Re: [PATCH v3 00/10] Move uid filtering to BPF filters

From: Namhyung Kim
Date: Tue Jun 03 2025 - 19:41:38 EST


On Tue, Jun 03, 2025 at 04:22:53PM -0700, Ian Rogers wrote:
> On Tue, Jun 3, 2025 at 3:32 PM Namhyung Kim <namhyung@xxxxxxxxxx> wrote:
> >
> > On Mon, Jun 02, 2025 at 11:26:12PM -0700, Ian Rogers wrote:
> > > On Mon, Jun 2, 2025 at 9:41 PM Namhyung Kim <namhyung@xxxxxxxxxx> wrote:
> > > >
> > > > Hi Ian,
> > > >
> > > > On Tue, May 27, 2025 at 01:39:21PM -0700, Ian Rogers wrote:
> > > > > On Fri, Apr 25, 2025 at 2:40 PM Ian Rogers <irogers@xxxxxxxxxx> wrote:
> > > > > >
> > > > > > Rather than scanning /proc and skipping PIDs based on their UIDs, use
> > > > > > BPF filters for uid filtering.

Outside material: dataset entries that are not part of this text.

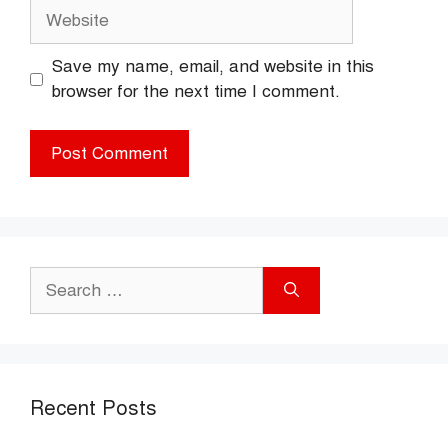
Website
Save my name, email, and website in this
browser for the next time I comment.
Search
for:
Recent Posts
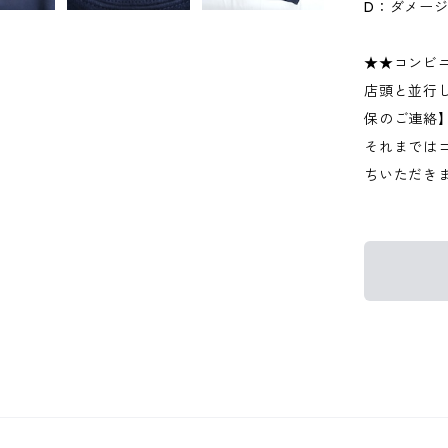
D：ダメー
★★コンビ
店頭と並行
保のご連絡
それまでは
ちいただき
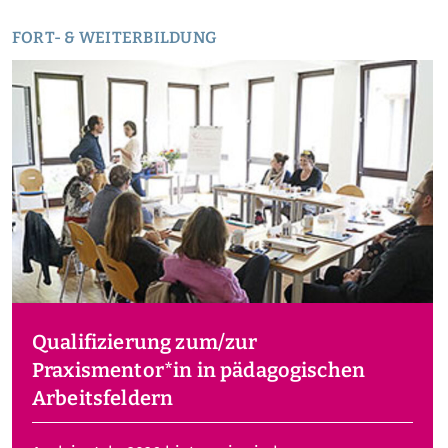
FORT- & WEITERBILDUNG
Qualifizierung zum/zur
Praxismentor*in in pädagogischen
Arbeitsfeldern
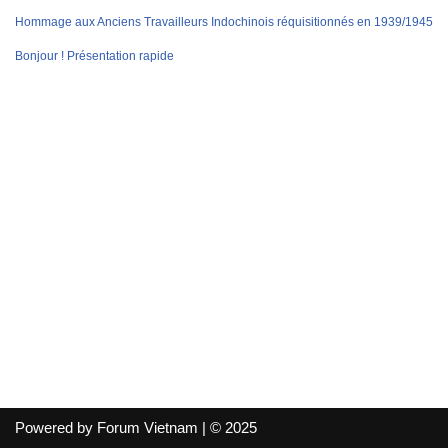
Hommage aux Anciens Travailleurs Indochinois réquisitionnés en 1939/1945
Bonjour ! Présentation rapide
Powered by Forum Vietnam | © 2025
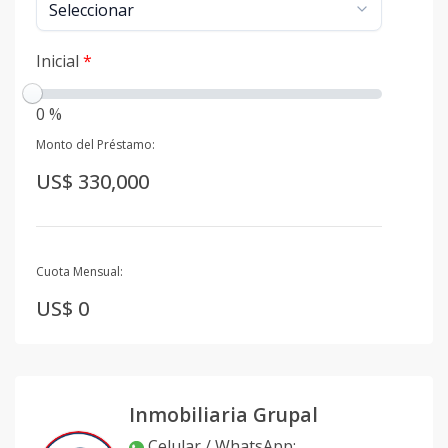
Inicial
*
0 %
Monto del Préstamo:
US$ 330,000
Cuota Mensual:
US$ 0
Inmobiliaria Grupal
Celular / WhatsApp
:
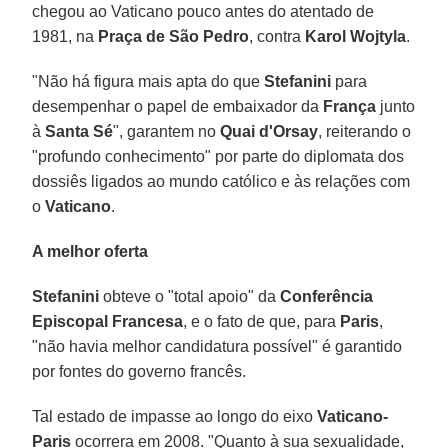
chegou ao Vaticano pouco antes do atentado de
1981, na
Praça de São Pedro
, contra
Karol Wojtyla
.
"Não há figura mais apta do que
Stefanini
para
desempenhar o papel de embaixador da
França
junto
à
Santa Sé
", garantem no
Quai d'Orsay
, reiterando o
"profundo conhecimento" por parte do diplomata dos
dossiês ligados ao mundo católico e às relações com
o
Vaticano
.
A melhor oferta
Stefanini
obteve o "total apoio" da
Conferência
Episcopal Francesa
, e o fato de que, para
Paris
,
"não havia melhor candidatura possível" é garantido
por fontes do governo francês.
Tal estado de impasse ao longo do eixo
Vaticano-
Paris
ocorrera em 2008. "Quanto à sua sexualidade,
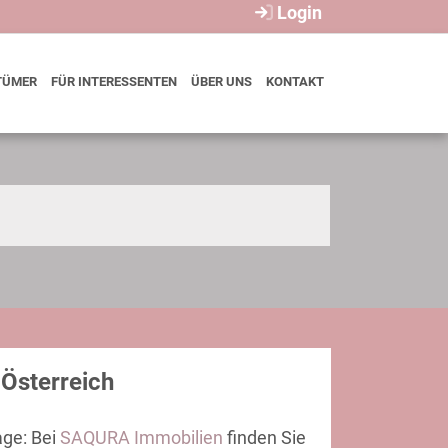
Login
TÜMER
FÜR INTERESSENTEN
ÜBER UNS
KONTAKT
Österreich
age: Bei
SAQURA Immobilien
finden Sie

The /proc scanning in thread_map is
> > > > > > racy as the PID may exit before the perf_event_open causing perf to
> > > > > > abort. BPF UID filters are more robust as they avoid the race. The
> > > > > > /proc scanning also misses processes starting after the perf
> > > > > > command. Add a helper for commands that support UID filtering and wire
> > > > > > up. Remove the non-BPF UID filtering support given it doesn't work.
> > > > > >
> > > > > > v3: Add lengthier commit messages as requested by Arnaldo. Rebase on
> > > > > > tmp.perf-tools-next.
> > > > > >
> > > > > > v2: Add a perf record uid test (Namhyung) and force setting
> > > > > > system-wide for perf trace and perf record (Namhyung). Ensure the
> > > > > > uid filter isn't set on tracepoint evsels.
> > > > > >
> > > > > > v1: https://lore.kernel.org/lkml/20250111190143.1029906-1-irogers@xxxxxxxxxx/
> > > > >
> > > > > Ping. Thanks,
> > > >
> > > > I'm ok with preferring BPF over /proc scanning, but still hesitate to
> > > > remove it since some people don't use BPF. Can you please drop that
> > > > part and make parse_uid_filter() conditional on BPF?
> > >
> > > Hi Namhyung,
> > >
> > > The approach of scanning /proc fails as:
> > > 1) processes that start after perf starts will be missed,
> > > 2) processes that terminate between being scanned in /proc and
> > > perf_event_open will cause perf to fail (essentially the -u option is
> > > just sugar to scan /proc and then provide the processes as if they
> > > were a -p option - such an approach doesn't need building into the
> > > tool).
> >
> > Yeah, I remember we had this discussion before. I think (1) is not true
> > as perf events will be inherited to children (but there is a race).
>
> If you log in from another terminal? Anything that creates a new
> process for that user but isn't inherited will be missed, which isn't
> merely a race.

As long as the another terminal is owned by the same user, any new
process from the terminal will inherit events, no?

>
> > And
> > (2) is a real problem but it's also about a race and it can succeed.
> >
> > Maybe we could change it to skip failed events when the target is a
> > user but that's not the direction you want.
>
> We could have other events and try to discover new processes via them,
> do things like dummy events to cover races. It is just a lot of
> complexity for something that is a trivial amount of BPF. In something
> like 10 years nobody has bothered to fix this up.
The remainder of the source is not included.